Bien entendu, les chiffres et les indicateurs clés de performance ne doivent jamais être négligés, mais en adoptant un mode de pensée axé sur la croissance, on met son équipe au défi de s'améliorer et de se développer en permanence. Dans la pratique, cela n'est pas toujours facile à réaliser, car il s'agit d'un changement culturel fondamental qui sollicite non seulement les collaborateurs, mais aussi et surtout le management.
Le processus de changement et de formation continue devrait donc se faire de haut en bas et s'accompagner d'une saine culture de l'erreur. L'objectif devrait être de créer une équipe d'explorateurs responsables et intrépides, qui essaient de leur propre chef de repousser les limites et d'atteindre, voire de dépasser, leurs objectifs. La performance d'une équipe est le plus grand effet multiplicateur potentiel à disposition du CEO.
5. Une gestion poussée des parties prenantes
Alors que les collaborateurs sont de plus en plus jeunes, les membres de la direction sont de plus en plus âgés (moyenne en 2022: 53 ans; en 2011: 50 ans). L'âge moyen des membres des conseils d'administration en Suisse reste inchangé depuis 2011, à 59 ans. Il est évident que les thèmes décrits ci-dessus ne caractérisent pas forcément l'ADN de ces comités.

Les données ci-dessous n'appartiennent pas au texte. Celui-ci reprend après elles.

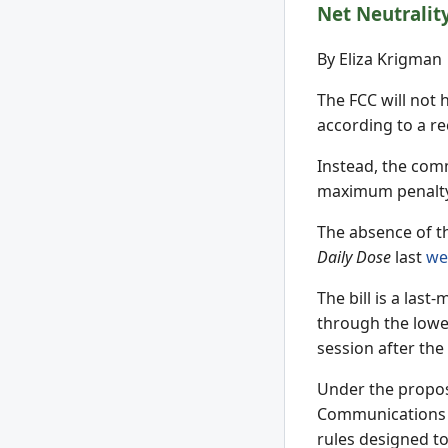
Net Neutralit
By Eliza Krigman
The FCC will not 
according to a r
Instead, the comm
maximum penalty o
The absence of th
Daily Dose
last
we
The bill is a la
through the low
session after the
Under the propose
Communications 
rules designed t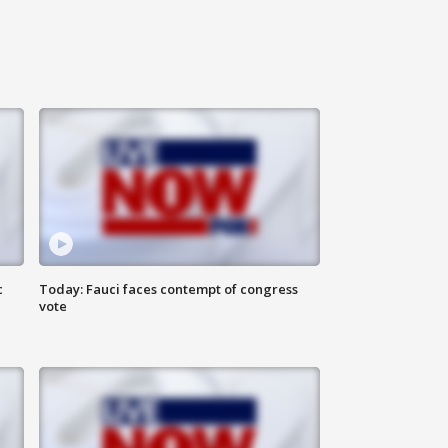
c
Today: Fauci faces contempt of congress
vote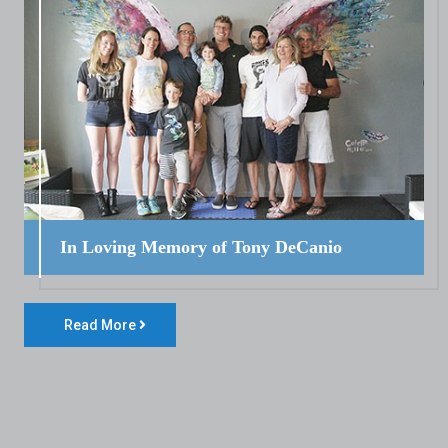
In Loving Memory of Tony DeCanio
Read More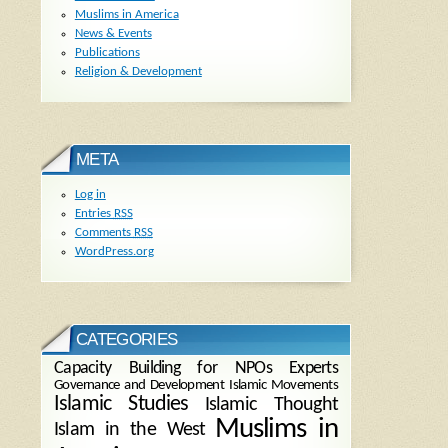
Muslims in America
News & Events
Publications
Religion & Development
META
Log in
Entries
RSS
Comments
RSS
WordPress.org
CATEGORIES
Capacity Building for NPOs
Experts
Governance and Development
Islamic Movements
Islamic Studies
Islamic Thought
Muslims in
Islam in the West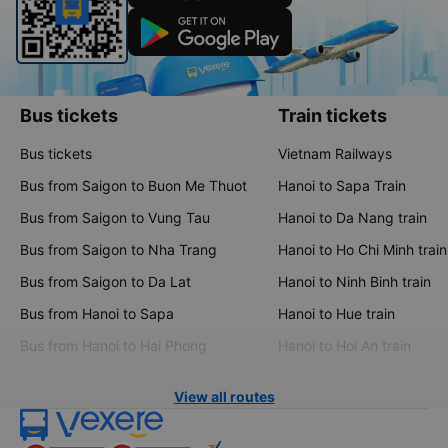
Bus tickets
Train tickets
Bus tickets
Vietnam Railways
Bus from Saigon to Buon Me Thuot
Hanoi to Sapa Train
Bus from Saigon to Vung Tau
Hanoi to Da Nang train
Bus from Saigon to Nha Trang
Hanoi to Ho Chi Minh train
Bus from Saigon to Da Lat
Hanoi to Ninh Binh train
Bus from Hanoi to Sapa
Hanoi to Hue train
Bus from Hanoi to Hai Phong
Hanoi to Hoi An train
View all routes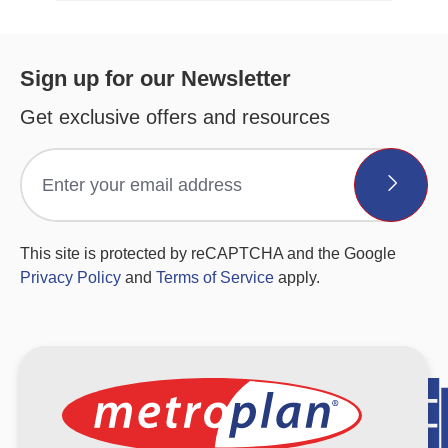
Sign up for our Newsletter
Get exclusive offers and resources
This site is protected by reCAPTCHA and the Google
Privacy Policy
and
Terms of Service
apply.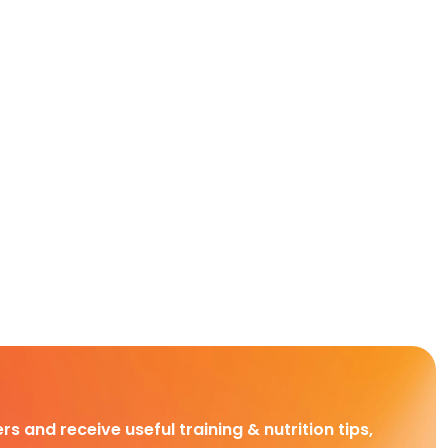
rs and receive useful training & nutrition tips,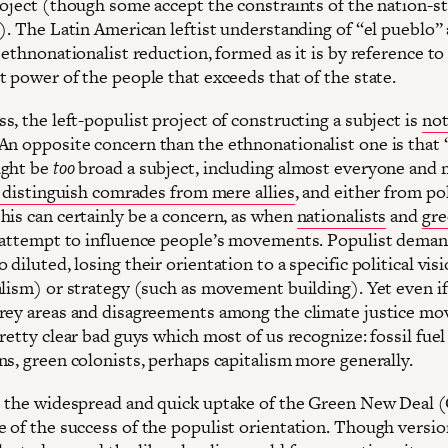
roject (though some accept the constraints of the nation-sta
). The Latin American leftist understanding of “el pueblo” 
 ethnonationalist reduction, formed as it is by reference to
t power of the people that exceeds that of the state.
, the left-populist project of constructing a subject is
not
 An opposite concern than the ethnonationalist one is that 
ight be
too
broad a subject, including almost everyone and 
o distinguish comrades from mere allies
, and either from pol
his can certainly be a concern, as when
nationalists
and
gre
attempt to influence people’s movements. Populist deman
diluted, losing their orientation to a specific political vis
alism) or strategy (such as movement building). Yet even if
rey areas and disagreements among the climate justice m
retty clear bad guys which most of us recognize: fossil fuel
ns, green colonists, perhaps capitalism more generally.
 the widespread and quick uptake of the Green New Deal 
 of the success of the populist orientation. Though versio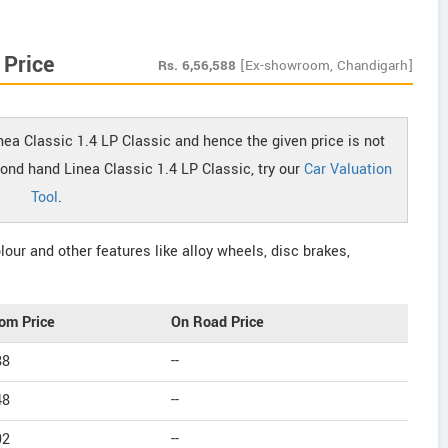
 Price
Rs.
6,56,588
[Ex-showroom, Chandigarh]
inea Classic 1.4 LP Classic and hence the given price is not
cond hand Linea Classic 1.4 LP Classic, try our
Car Valuation
Tool
.
our and other features like alloy wheels, disc brakes,
om Price
On Road Price
88
--
48
--
92
--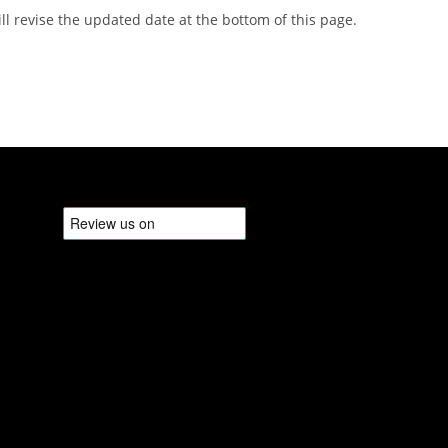
 revise the updated date at the bottom of this page.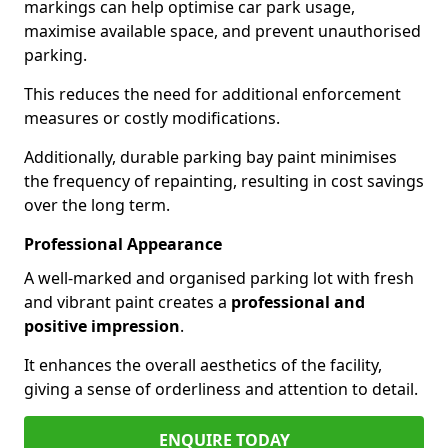
markings can help optimise car park usage,
maximise available space, and prevent unauthorised
parking.
This reduces the need for additional enforcement
measures or costly modifications.
Additionally, durable parking bay paint minimises
the frequency of repainting, resulting in cost savings
over the long term.
Professional Appearance
A well-marked and organised parking lot with fresh
and vibrant paint creates a
professional and
positive impression
.
It enhances the overall aesthetics of the facility,
giving a sense of orderliness and attention to detail.
ENQUIRE TODAY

Cela signifie qu'un CEO doit thématiser et ancrer ces idées aussi bien au niveau de la direction que vis-à-vis du conseil d'administration. Une démarche au potentiel conflictuel extrêmement élevé, qui isole bien souvent les CEO. Il vaut la peine de ne pas se focaliser tout de suite sur les contenus, mais de commencer par s'intéresser de près aux différentes parties prenantes et à leurs besoins et expériences. Ici aussi, l'inconnu peut susciter des craintes et conduire à des discussions irrationnelles et incontrôlables.
Outre leur propre organisation, les groupes d'intérêt externes prennent de plus en plus d'importance, et pas seulement depuis les débats sur l'ESG (Environnement, Social, Gouvernance) et la RSE (Responsabilité Sociale des Entreprises). Les exigences de la société envers les entreprises en matière d'action écologique et responsable ont augmenté de manière exponentielle ces dernières années. Des thèmes tels que la protection de l'environnement, le commerce neutre en CO2, le respect des directives anti-discrimination et des lois sur le travail doivent notamment faire l'objet de la plus grande attention.
Un domaine extrêmement vaste qui recèle également un grand potentiel d'opportunités et de risques. Les manquements aux principes éthiques sont aujourd'hui rendus publics en quelques secondes via les médias sociaux et peuvent menacer l'existence d'une entreprise. Les CEO prudents inscrivent également ces thèmes à leur agenda et planifient de manière proactive les stratégies et les mesures correspondantes.
Avantages de l'adaptation
Les CEO qui disposent des compétences requises ci-dessus ne conduiront pas seulement leur entreprise vers une croissance durable, mais renforceront également l'engagement de leurs collaborateurs et rendront l'organisation dans son ensemble plus résiliante, plus agile et plus rapide. Ils renforceront ainsi la position concurrentielle de leur entreprise tout en minimisant les risques pour l'entreprise.
Arnold Marty a travaillé pendant plus de vingt ans en tant que CEO dans divers secteurs et pour plusieurs entreprises. Il a appris à connaître sur le terrain les défis de cette position. Depuis 2022, il est partenaire de Roy C. Hitchman, un cabinet de recrutement zurichois.